Here's a tip from an instructor of mine when I was a kid - helps with all altimeter questions. If you wind the subscale up, the altimeter reading goes up. So... if the subscale is at 990 and the altimeter is reading 3000 ft.... if you turn the subscale up to 1013 the altimeter reading increases to around 3690 ft. It may sound simply but it answers question ii.

Good luck...

i) I believe the official altitude change for 1mb is 27ft, but that is for the International Standard Atmosphere, which does not exist anywhere on Earth. However, 30ft is used by one and all as an easier number with which to work. If you ascend several thousand feet, the pressure is much less than at sea level, so 1mb will be worth more than 30ft, if you can understand that. In other words, the rate of decrease in pressure decreases as altitude increases. If the pressure is half that at sea level, 1mb would be equivalent to 60ft (or 54ft if you are being pedantic).

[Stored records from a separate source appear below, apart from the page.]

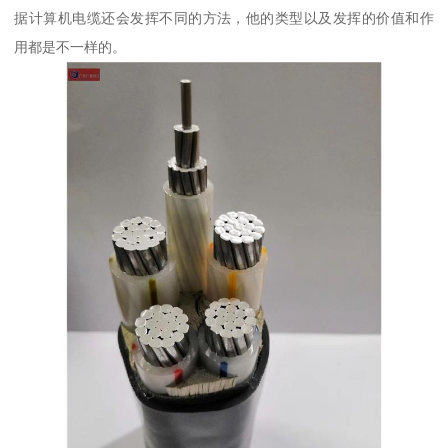
据计算机电缆还会发挥不同的方法，他的类型以及发挥的价值和作
用都是不一样的。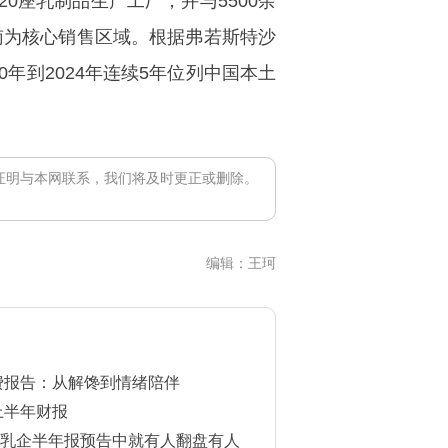
、20座乳制品生产工厂，并与5500余
南为核心销售区域。根据弗若斯特沙
年到2024年连续5年位列中国本土
证明与本网联系，我们将及时更正或删除。
编辑：王珂
消费报告：从解馋到情绪陪伴
上半年财报
乳企半年报预告中就有人翻盘有人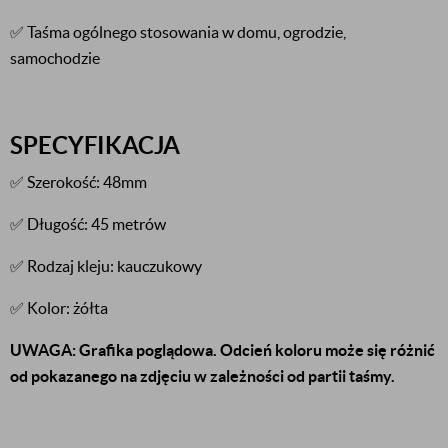
✅ Taśma ogólnego stosowania w domu, ogrodzie,
samochodzie
SPECYFIKACJA
✅ Szerokość: 48mm
✅ Długość: 45 metrów
✅ Rodzaj kleju: kauczukowy
✅ Kolor: żółta
UWAGA: Grafika poglądowa. Odcień koloru może się różnić
od pokazanego na zdjęciu w zależności od partii taśmy.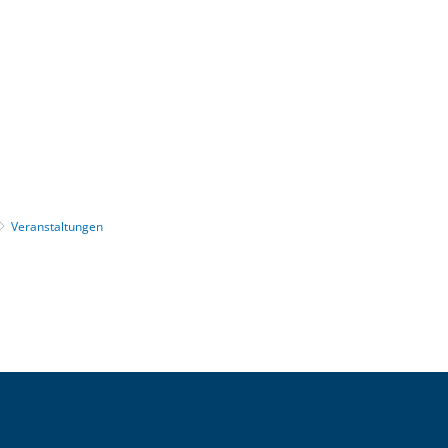
Gebärdensprache
Barrierefre
Veranstaltungen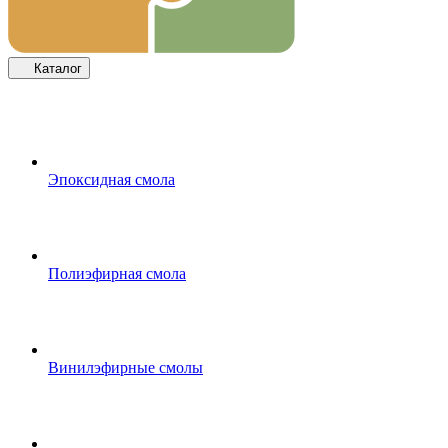
Каталог
Эпоксидная смола
Полиэфирная смола
Винилэфирные смолы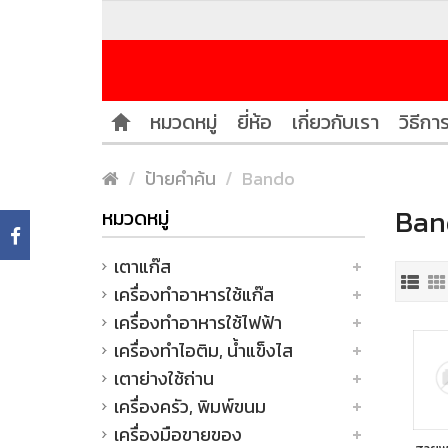
หมวดหมู่
ยี่ห้อ
เกี่ยวกับเรา
วิธีการ
ป้ายคำค้น
Bando
Ban
หมวดหมู่
เตาแก๊ส
เครื่องทำอาหารใช้แก๊ส
เครื่องทำอาหารใช้ไฟฟ้า
เครื่องทำไอติม, น้ำแข็งไส
เตาย่างใช้ถ่าน
เครื่องครัว, พิมพ์ขนม
เครื่องมือขายของ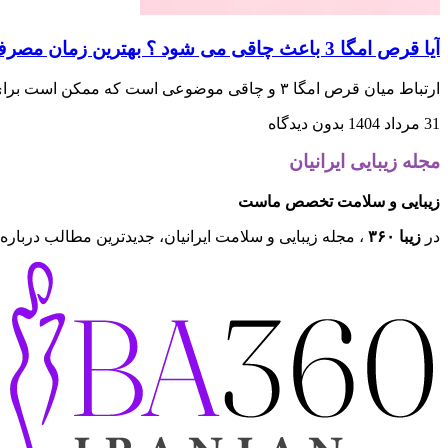
آیا قرص امگا 3 باعث چاقی می شود ؟ بهترین زمان مصرف آن
ارتباط میان قرص امگا ۳ و چاقی موضوعی است که ممکن است برای خیلی ها یک سؤال جدی بوده و ذهنشان را درگیر کرده باشد. در پاسخ به این سوال که آیا بین قرص امگا ۳ و چاقی ارتباط مستقیمی
31 مرداد 1404
بدون دیدگاه
مجله زیبایی ایرانیان
زیبایی و سلامت تخصص ماست
در
زیبا ۳۶۰
، مجله زیبایی و سلامت ایرانیان، جدیدترین مطالب درباره 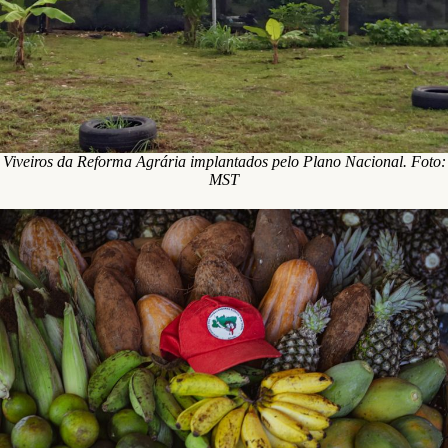
Viveiros da Reforma Agrária implantados pelo Plano Nacional. Foto:
MST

ii) Yes, you are correct. If the QNH is 33mb either side of 1013.2, which you set climbing through the transition altitude of 3,000ft, your flight level would be either 020 or 040 approximately. The transition level would be adjusted if necessary to the lowest level above 3000ft.

I guess that the answer lies in the definition of the Standard Atmosphere... It's a theoritical model, some kind of an approximation, this part being only valid for lower altitudes. Sorry not to be very precise, others will probably be.

Second question: this is exactly why the first usable level in IFR is transition level plus ten at least my little country called France...
As the Transition Level is the first level above Transition Altitude there will always be at least 1000 ft between TA an TL+10.

Edit: damned... beaten on the line !

In lieu of a genius, I'll attempt to answer 1)

The pressure lapse rate is proportional to air density (which in turn is proportional to pressure and inversely to temperature).

At sea level, the density is 1.225 kg/m^3, so the vertical column of air responsible for a pressure of 1mb (=100N/m^2 or 10.2 kgf/m^2) is <10.2/1.225>m = 8.3m or about 27'.

As you go up in altitude the density decreases, so the lapse rate decreases proportionately, or the change in altitude for a 1mBar drop in pressure will increase in inverse proportion.

At FL200 1mBar will be about 50' in altitude.

BB

Q1) Think of it as 30ft =1mb rather than 1mb = 30ft. This approximation is used when working out the altitudes & heights of aircraft and /or airfields when low level since any aircraft flying up high is likely to be flying a FL using 1013mb. For example if you know the QFE on the airfield and the elevation of the airfield you can work out the QNH (roughly).

Eg. QFE = 998mb Elev = 300ft using 1mb = 30ft

then QNH = (300/30) + 998 = 1018mb

This can be used in reverse.


Q2) As said before.

QNH = (300/30) + 998 = 1018mb

Sticky fingers perhaps but, 300/30 + 998 = 1008

Incidentally, shouldn't we be referring to hPa's...?

Yes, 1mb/hPa is equal to approx 27ft at sea level ISA (1013.25 @ +15oC). The higher up you go, the colder it gets, the less dense the atmosphere, the more altitude each hPa is equal to.This continues till approx 56,000ft if I'm not mistaken. Above 56,000 the temp increases with altitude as you enter the ionosphere?(it's been a long time, correct me if required). Adove this altitude, conventional altimiters are not used.

The senario you give would indeed break the required separation standard of 1000ft vertical, but should never happen because of the Transition Layer. Each country or region will have a fixed transition altitude (TA) which will be calculated individually depending on the highest obstacle in that country or region. As an aircraft passes through the TA the pilot will change the Alt sub scale to 1013 and oberate on FL above. Depending on the aerodrome pressure, QNH(alt) or QFE(height), the Transition Level will be calculated and will be the Lowest useable FL at that time.

The Transition Layer will always be there and it will always be 1000ft - 1500ft thick.

For example: If the TA is 5000ft and aerodrome QNH is 1014 then the TL is FL60, but, if pressure drops by 1hPa to 1013, then the TL becomes FL65. The TL will be adjusted as necessary to maintain at least a 1000ft buffer.

I know a guy who makes TransLevel computers for ATC units if anyone wants one. Simple little things that fit in a strip holder. Very cheap, and effective. PM me for details.

You guys are the best! Thanks for your comprehensive and understandable replies..... they make sense and I can sleep at night again!

Thanks again.